Duodenal Ulcer
What
is it?
A
duodenal ulcer is a raw area in the lining in the
upper part of the small intestine (duodenum),
where it connects to the stomach.
Who
gets it?
People
who have a family history of duodenal ulcer are
more likely to get them, and the problem is four
times greater in men than in women over fifty
years of age. Other risk factors include having a
Helicobacter pylori infection, using nonsteroidal
anti-inflammatory drugs such as aspirin and
ibuprofen, and the use of cigarettes and alcohol.
What
causes it?
A
duodenal ulcer is caused when the lining of the
stomach is eaten away by stomach acid and
digestive juices. A type of bacteria called
Helicobacter pylori, also called H. pylori,
commonly causes this. Other common causes of
duodenal ulcers include anti-inflammatory
medications such as aspirin and ibuprofen, stress,
nicotine, caffeine, and alcohol use.
What
are the symptoms?
The
symptoms of duodenal ulcers include heartburn,
stomach pain relieved by eating or taking
antacids, weight gain, and a burning sensation at
the back of the throat. The patient is most likely
to feel discomfort two to four hours after meals,
or after having citrus juice, coffee, or aspirin.
About fifty percent of patients with duodenal
ulcers awake during the night with pain, usually
between midnight and three a.m.
If an ulcer is bleeding, the patient may have
vomit containing bright red blood or digested
blood that looks like brown coffee grounds and
black, tarry bowel movements.
How is
it diagnosed?
To
diagnose a duodenal ulcer, the doctor will review
the patient’s symptoms, medical history and
perform an exam. The doctor may order tests such
as an upper GI x-ray, in which the patient
swallows liquid barium to locate the ulcer on
x-ray.
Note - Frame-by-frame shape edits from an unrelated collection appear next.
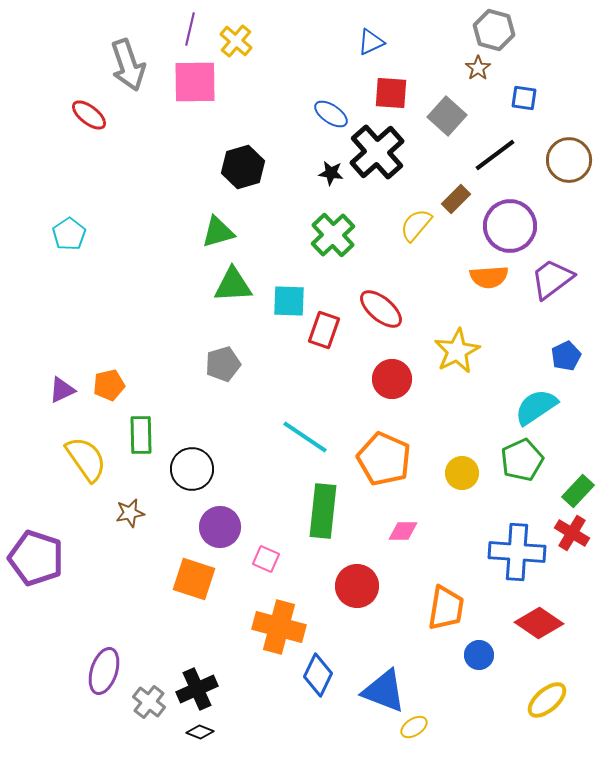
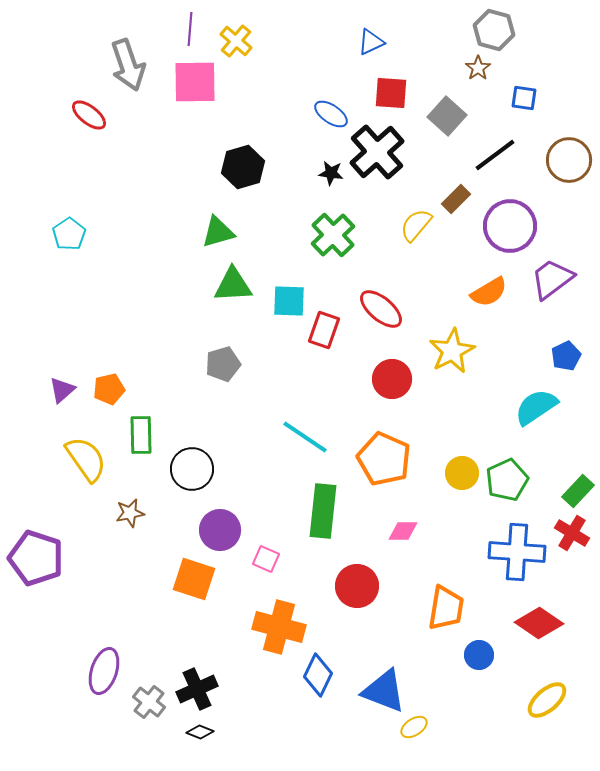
purple line at (190, 29): rotated 8 degrees counterclockwise
orange semicircle at (489, 277): moved 15 px down; rotated 27 degrees counterclockwise
yellow star at (457, 351): moved 5 px left
orange pentagon at (109, 385): moved 4 px down
purple triangle at (62, 390): rotated 16 degrees counterclockwise
green pentagon at (522, 460): moved 15 px left, 20 px down
purple circle at (220, 527): moved 3 px down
The doctor may also order blood tests to
look for H. pylori bacteria or anemia and test
stool samples to check for blood (which might come
from a bleeding ulcer). The doctor may perform an
endoscopy, which allows the doctor to view the
upper digestive tract, or a biopsy, which involves
taking a piece of tissue during an endoscopy and
sending it to the lab for tests.
What
is the treatment?
To
treat a duodenal ulcer, the doctor may prescribe
antibiotics to treat H. pylori; antacids;
sucralfate, a medicine that forms a protective
barrier over the site of the ulcer; and other
medications to reduce the amount of acid the
stomach makes.
The
doctor will probably recommend that the patient
takes antibiotics for one to two weeks, and may
recommend other medications to reduce acid for up
to twelve months to prevent new ulcers.
Rarely,
complications of duodenal ulcers can develop such
as hemorrhaging, perforation of the intestinal
wall, or an obstruction that prevents passage of
food. These complications may require surgery.
Self-care tips
Duodenal ulcers respond well to treatment, but
changes in lifestyle may be recommended to prevent
reoccurrences. Patients should consider not
smoking or using other tobacco products and reduce
their alcohol consumption and caffeine intake.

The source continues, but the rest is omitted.